**What to work on**
Beginning with the line that contains "Identify the location", transcribe the rest of the listing below exactly, including its last line, and exclude any pictures.

[Input data — start]

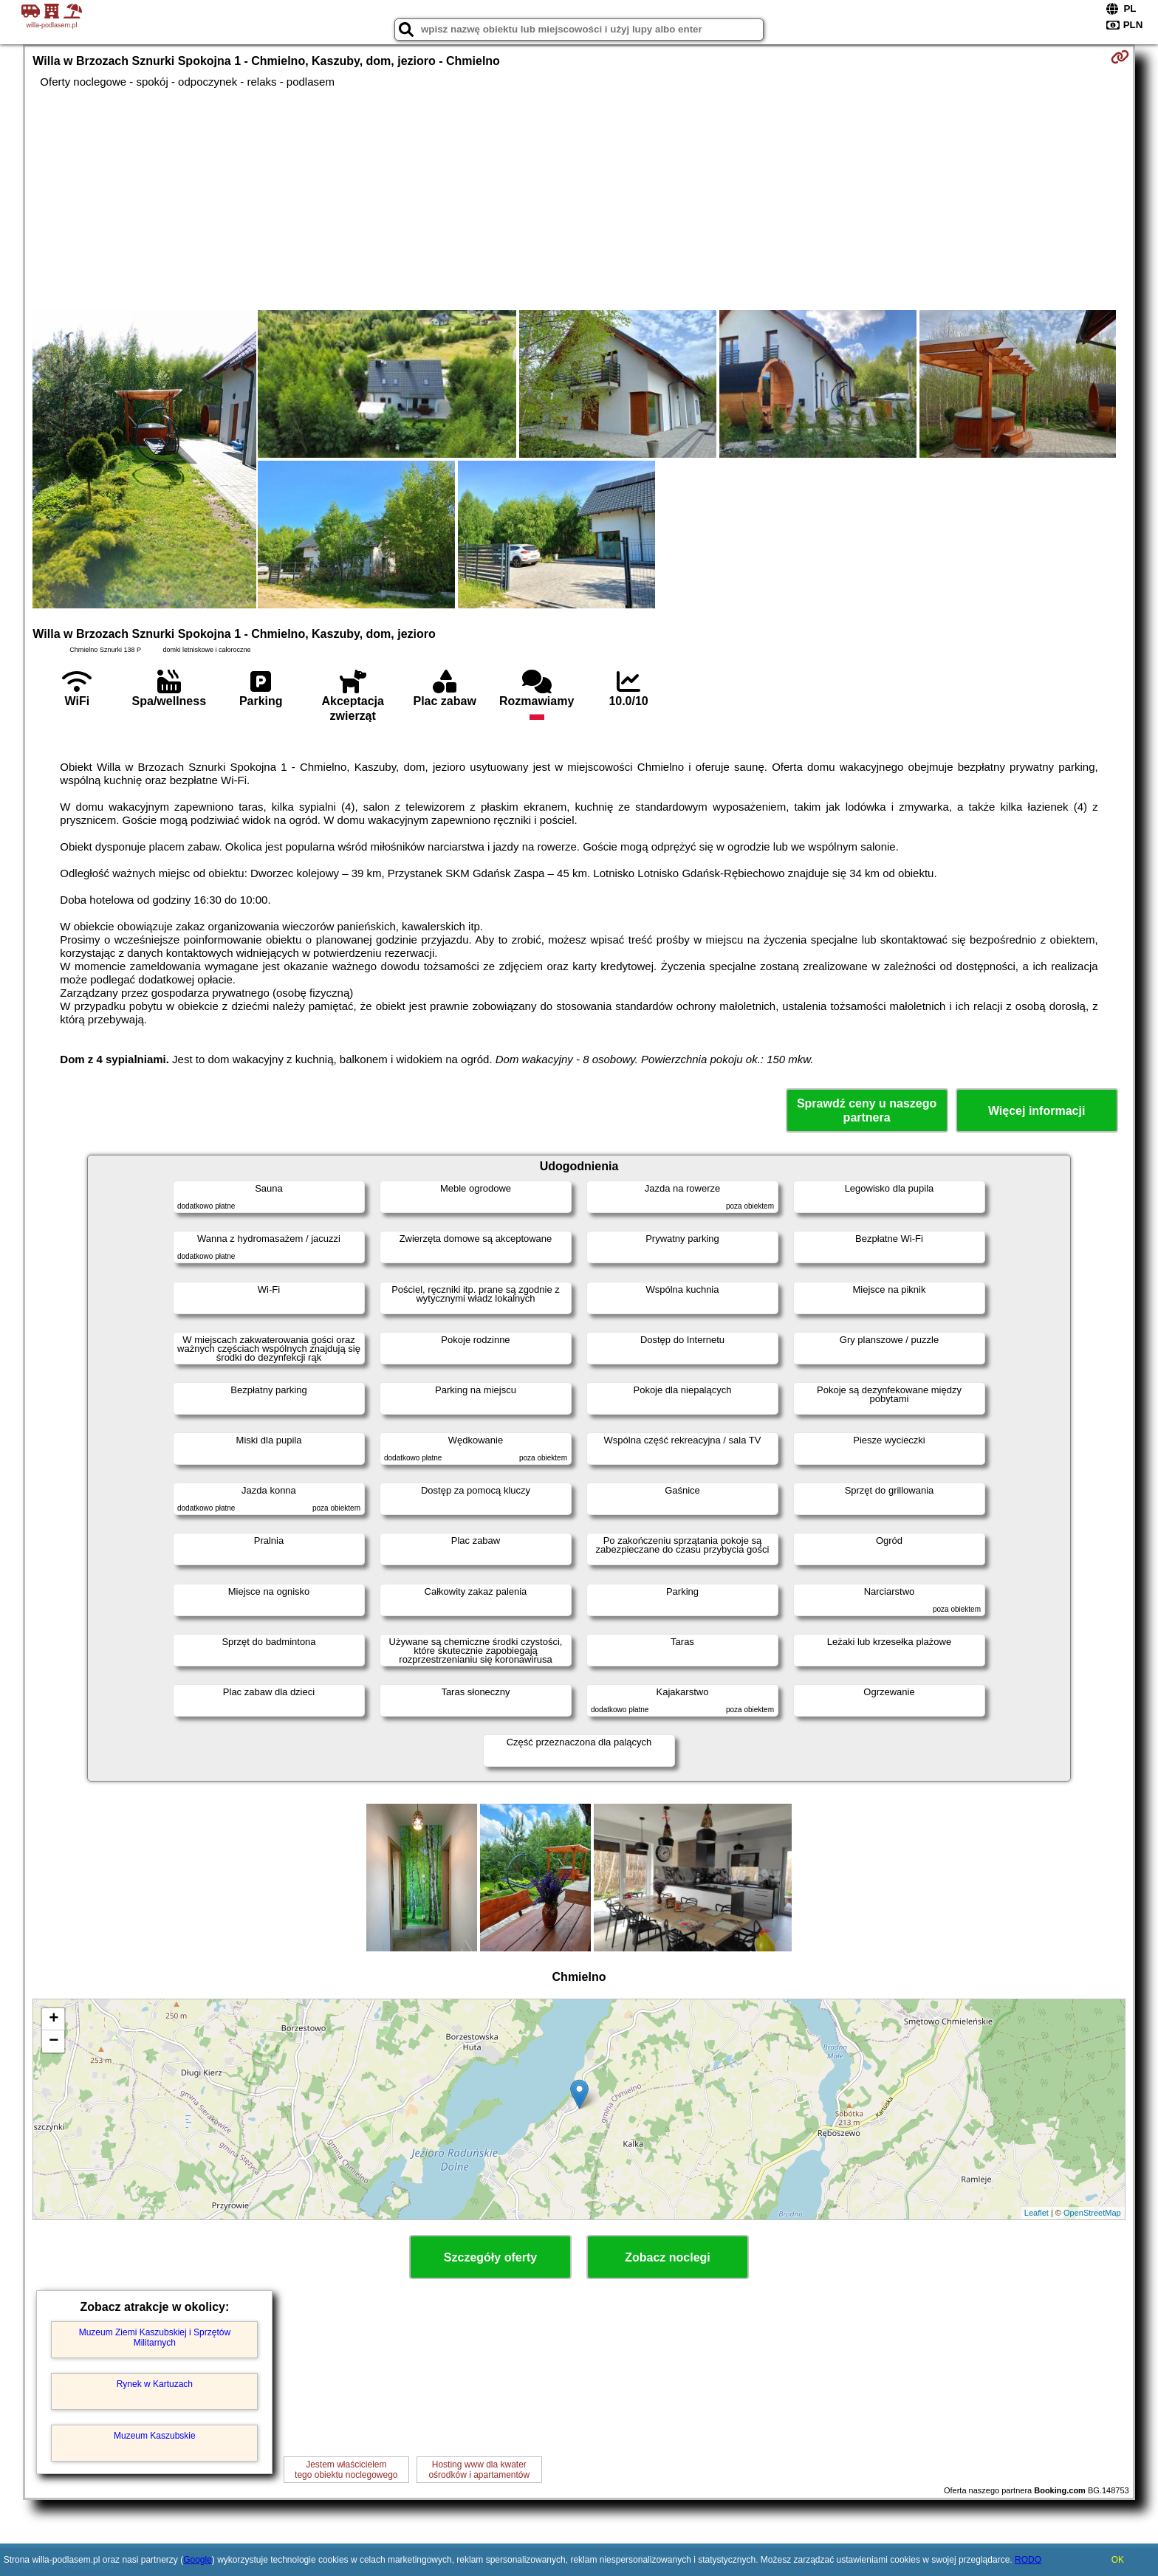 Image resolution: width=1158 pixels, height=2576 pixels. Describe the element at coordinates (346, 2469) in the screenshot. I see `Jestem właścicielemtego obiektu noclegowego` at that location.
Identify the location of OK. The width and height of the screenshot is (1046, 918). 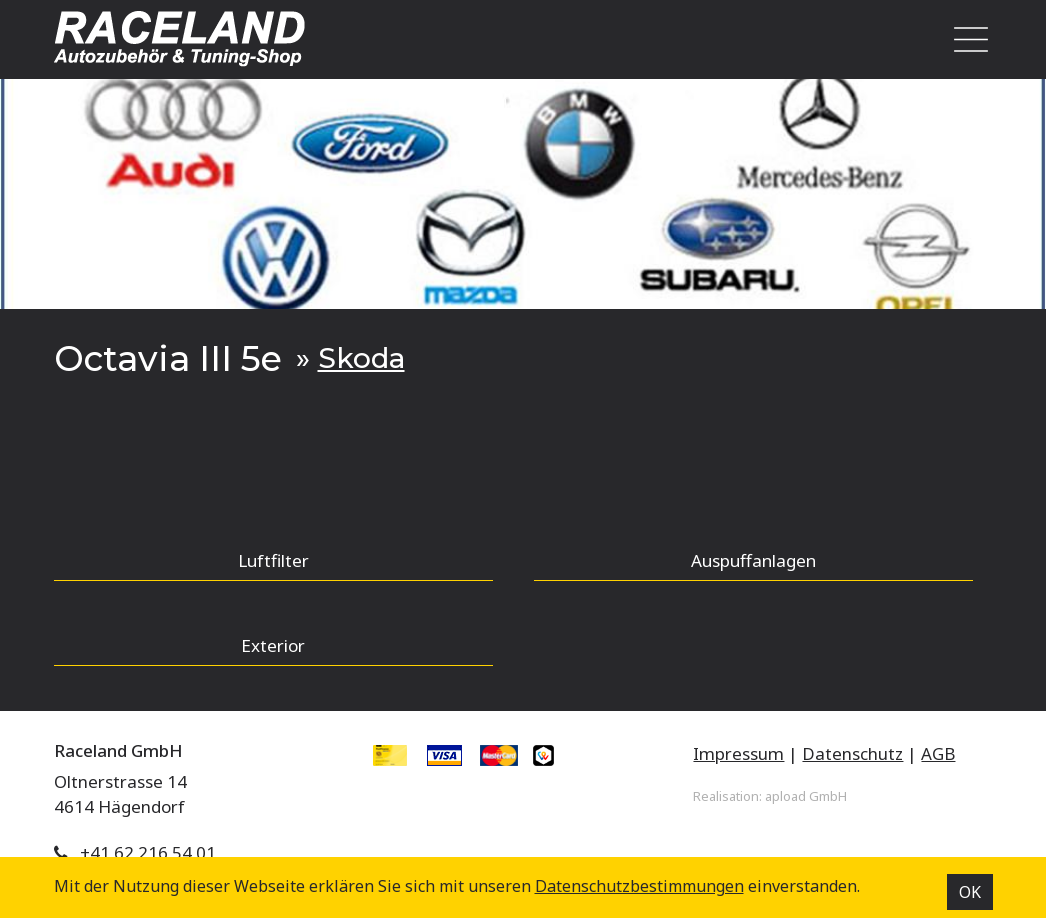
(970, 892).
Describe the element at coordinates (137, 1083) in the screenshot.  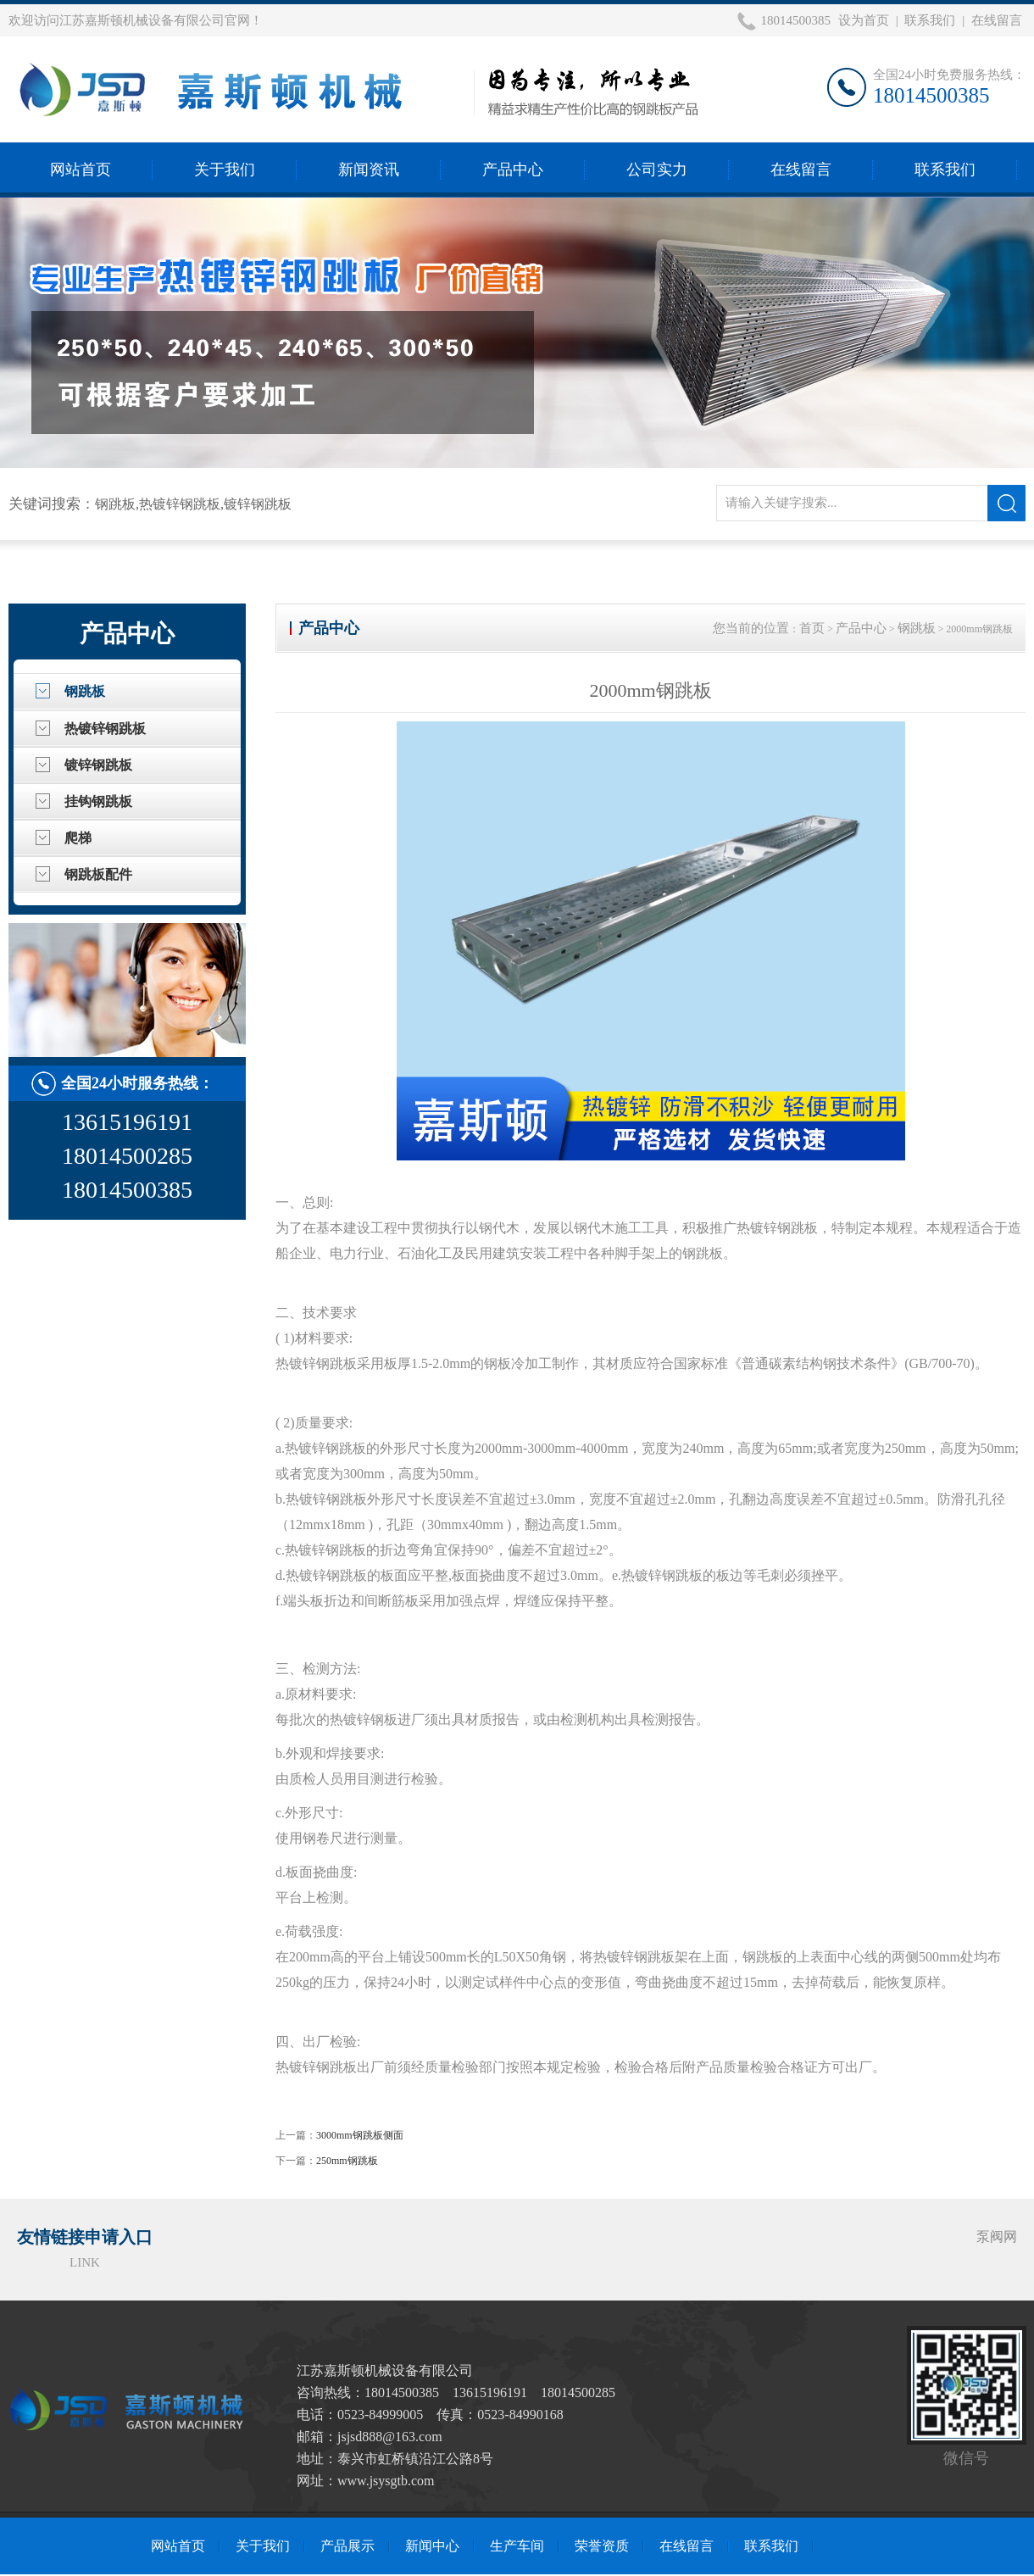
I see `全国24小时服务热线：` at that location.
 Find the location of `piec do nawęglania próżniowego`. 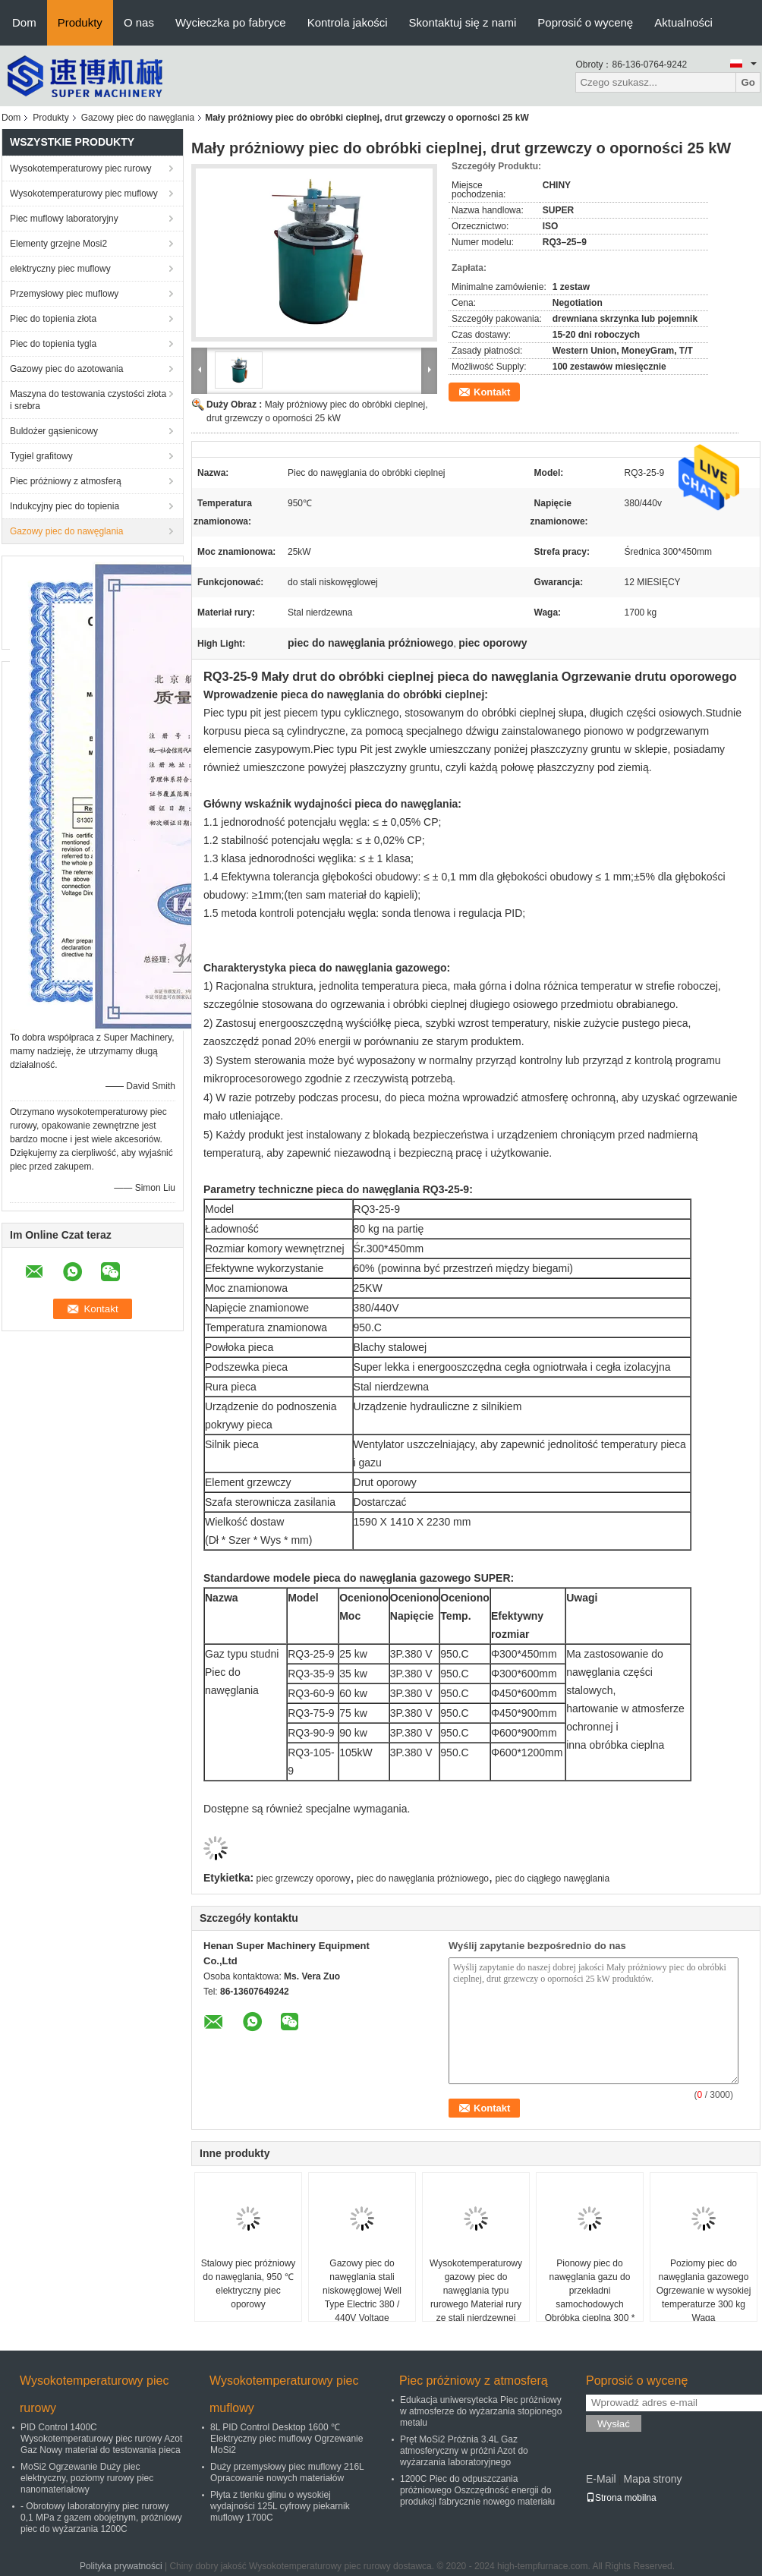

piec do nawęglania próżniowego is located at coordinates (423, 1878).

[Input data — finish]

**Exercise output**
Identify the location of OK. The width and height of the screenshot is (1046, 918). 
(970, 892).
Describe the element at coordinates (137, 1083) in the screenshot.  
I see `全国24小时服务热线：` at that location.
 Find the location of `piec do nawęglania próżniowego`. 

piec do nawęglania próżniowego is located at coordinates (423, 1878).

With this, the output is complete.